Really? Which version of it do you think they would use? In most of these bleeding edge cases, there is no standard way of implementing the functionality yet, and even in quite common cases (e.g., CSS3 gradients), the syntax is completely different in Firefox vs. Chrome, say. Do you really want a web development world where you have to reimplement every little detail for several different platforms and nothing is standard? If everyone shifts the goalposts every few weeks, any more uniform alternative is going to be difficult to achieve.


While I think "the next day" is obviously a bit of hyperbole, how do you think that the IE team is going to cope with HTML after the HTML5 spec is actually released? It's just going to be a living document going forward, totally unversioned.

Firefox, the WebKit team, and Opera are basically already operating on this model. Team IE isn't.

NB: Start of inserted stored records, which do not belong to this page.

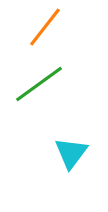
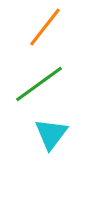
cyan triangle: moved 20 px left, 19 px up
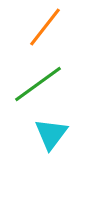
green line: moved 1 px left
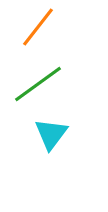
orange line: moved 7 px left
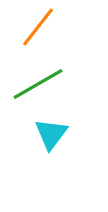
green line: rotated 6 degrees clockwise
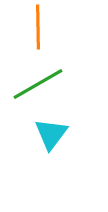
orange line: rotated 39 degrees counterclockwise
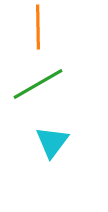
cyan triangle: moved 1 px right, 8 px down
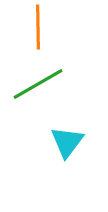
cyan triangle: moved 15 px right
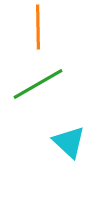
cyan triangle: moved 2 px right; rotated 24 degrees counterclockwise
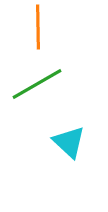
green line: moved 1 px left
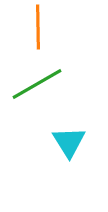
cyan triangle: rotated 15 degrees clockwise
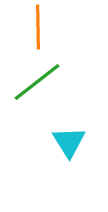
green line: moved 2 px up; rotated 8 degrees counterclockwise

> Firefox, the WebKit team, and Opera are basically already operating on this model. Team IE isn't.

And for the reasons I have explained elsewhere in this discussion, I think team IE are the only ones who have an approach that can actually work in the long term. A standard isn't a standard if it's constantly changing, and progress at a rate the world can keep up with is more useful than browsers progressing at a much faster rate but actual web pages not progressing at all.


Regardless of which model you think is right, the reality of the situation is that HTML will be changing all the time.

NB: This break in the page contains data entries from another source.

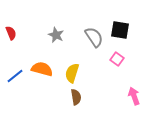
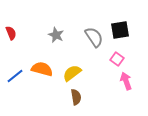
black square: rotated 18 degrees counterclockwise
yellow semicircle: rotated 36 degrees clockwise
pink arrow: moved 8 px left, 15 px up
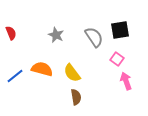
yellow semicircle: rotated 90 degrees counterclockwise
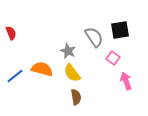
gray star: moved 12 px right, 16 px down
pink square: moved 4 px left, 1 px up
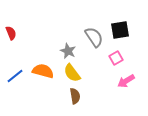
pink square: moved 3 px right; rotated 24 degrees clockwise
orange semicircle: moved 1 px right, 2 px down
pink arrow: rotated 102 degrees counterclockwise
brown semicircle: moved 1 px left, 1 px up
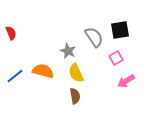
yellow semicircle: moved 4 px right; rotated 12 degrees clockwise
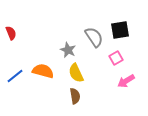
gray star: moved 1 px up
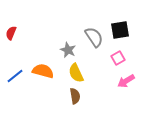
red semicircle: rotated 136 degrees counterclockwise
pink square: moved 2 px right
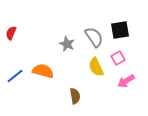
gray star: moved 1 px left, 6 px up
yellow semicircle: moved 20 px right, 6 px up
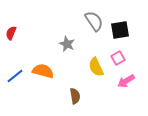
gray semicircle: moved 16 px up
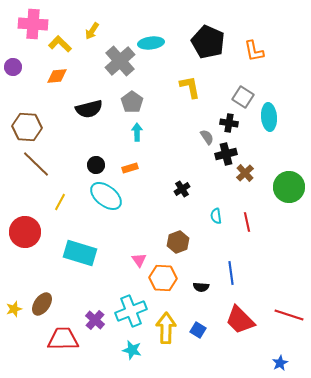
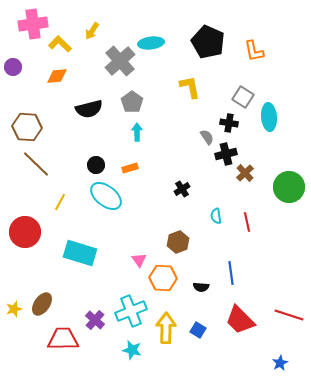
pink cross at (33, 24): rotated 12 degrees counterclockwise
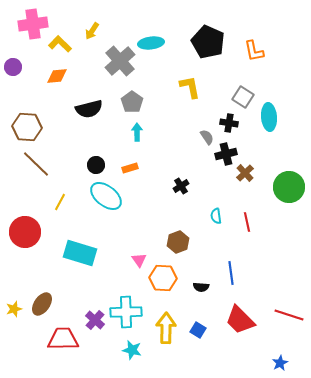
black cross at (182, 189): moved 1 px left, 3 px up
cyan cross at (131, 311): moved 5 px left, 1 px down; rotated 20 degrees clockwise
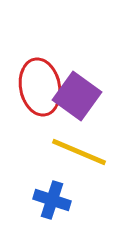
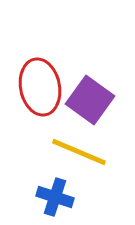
purple square: moved 13 px right, 4 px down
blue cross: moved 3 px right, 3 px up
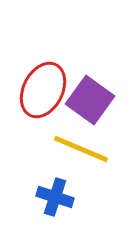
red ellipse: moved 3 px right, 3 px down; rotated 38 degrees clockwise
yellow line: moved 2 px right, 3 px up
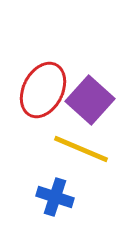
purple square: rotated 6 degrees clockwise
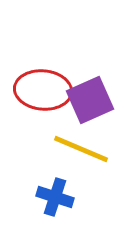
red ellipse: rotated 68 degrees clockwise
purple square: rotated 24 degrees clockwise
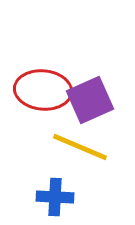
yellow line: moved 1 px left, 2 px up
blue cross: rotated 15 degrees counterclockwise
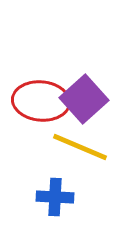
red ellipse: moved 2 px left, 11 px down
purple square: moved 6 px left, 1 px up; rotated 18 degrees counterclockwise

But the subset of HTML that is used on most real sites won't change much at all. It will be too much hassle for casual web sites to keep up, even if they could benefit from any of the new features, which most couldn't because it's still as crazy as it ever was to view the web as a good alternative platform to native apps. The cost/benefit will be dubious for most businesses for similar reasons.

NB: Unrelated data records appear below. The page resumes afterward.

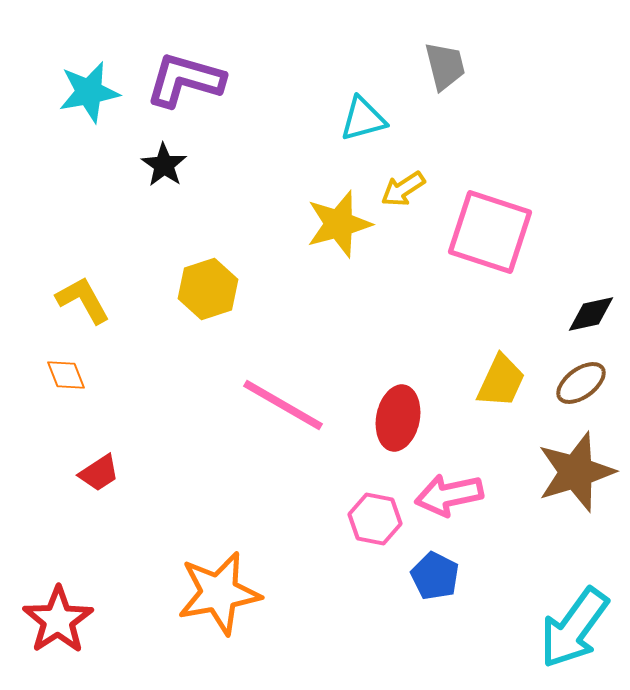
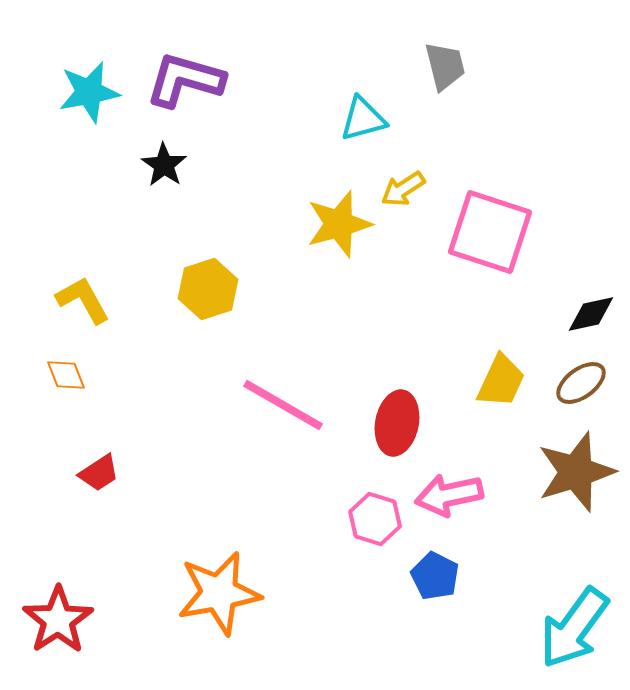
red ellipse: moved 1 px left, 5 px down
pink hexagon: rotated 6 degrees clockwise
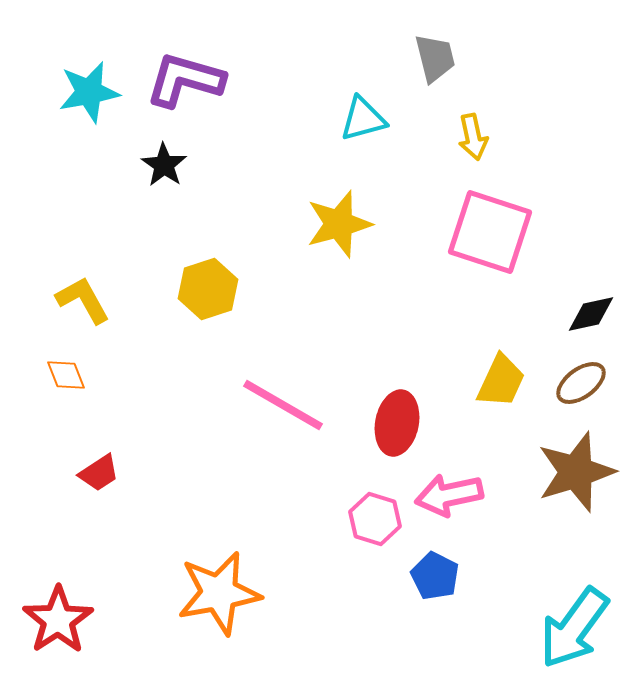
gray trapezoid: moved 10 px left, 8 px up
yellow arrow: moved 70 px right, 52 px up; rotated 69 degrees counterclockwise
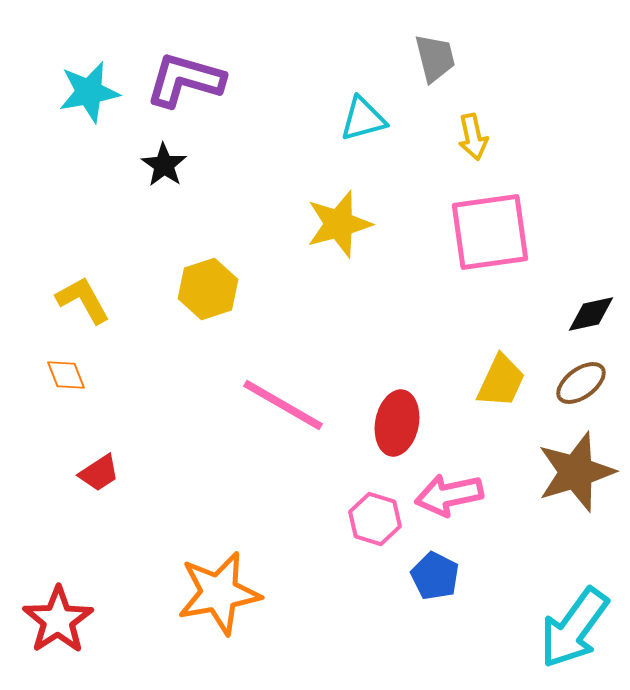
pink square: rotated 26 degrees counterclockwise
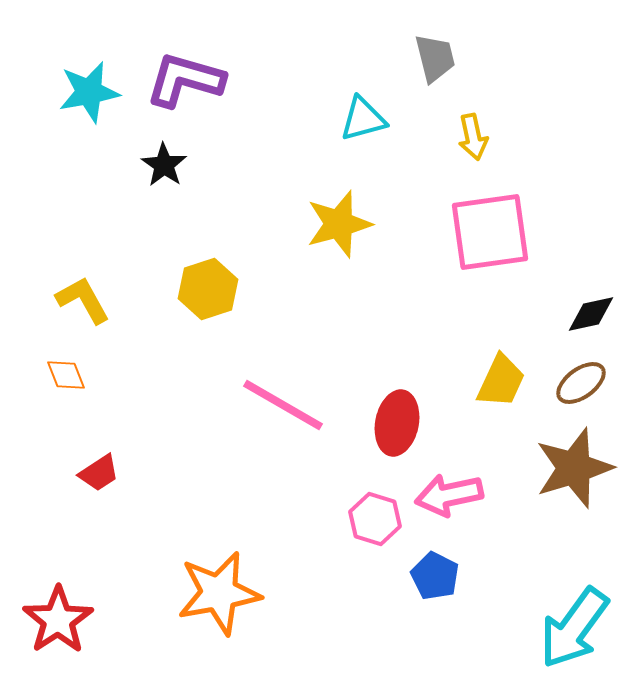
brown star: moved 2 px left, 4 px up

The entire rapid-release-cycle idea is one big overreaction by people who are fed up with the glacial pace of standards development at organisations like the W3C. In a few years, I expect we are all going to be looking back in bemusement, wondering what possessed us to try to advance such a complicated industry without meaningful standards, and wishing we'd just stuck with stable standards all along.

Another possibility is that we will have simply lost interest in the whole affair, because the advancing technologies that help to build more practically useful tools around remote protocols won't be HTML and CSS anyway. For example, a simple delivery mechanism for native apps, along the lines of mobile app stores today, could have ended the current fool's quest to rewrite every serious desktop application on top of poorly suited web technologies, because, leaving the web to do what it does best, present and collect information.


>No-one who is actually developing web sites can use all the bleeding edge stuff the day it's released anyway

Progressive enhancement disagrees. OK well maybe not quite but all the new features ...

I've used a few sites in the last couple of days using the new HTML5-ish drag+drop file uploads in the wild (not yet officially released browsers working to not yet officially completed specs).


> Progressive enhancement disagrees. OK well maybe not quite but all the new features ...

Really? How do you progressively enhance a video site to use HTML5 video, or a site-wide menu system to use CSS3 transitions? The alternatives are things like Flash and JavaScript, which we have been using for a while anyway. However, if you have to write the Flash/JavaScript version anyway, where is the benefit in also supporting HTML5 and CSS3?

Progessive enhancement is a great idea for minor details, like having a site use a subtle rounding on corners when a browser supports it but just square cutting them otherwise if that's the visual effect you're looking for. However, in a world with desktop vs. mobile sites, persistent local storage, multimedia content, etc., it's becoming ever clearer that the idea of a single page with progressive enhancement doesn't scale to support fundamental functionality in a complex web app or interactive site, and multiple versions of the presentation/functionality are needed to cope with the ever increasing and diversifying range of visitors we need to support.